WHAT TO DO: The answer must be every line of the data that holds the word "electrónico".

------------------------

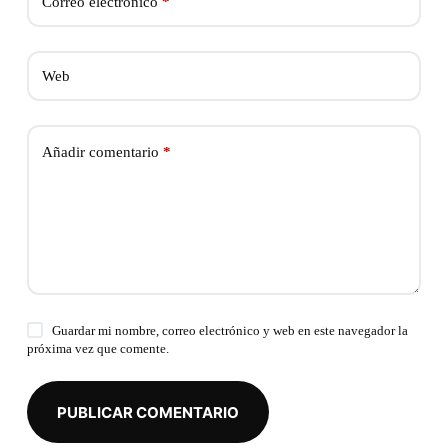
Correo electrónico
*
Web
Añadir comentario
*
Guardar mi nombre, correo electrónico y web en este navegador la
próxima vez que comente.
PUBLICAR COMENTARIO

------------------------

SOLUTION FOR THIS EXERCISE:
Correo electrónico
Guardar mi nombre, correo electrónico y web en este navegador la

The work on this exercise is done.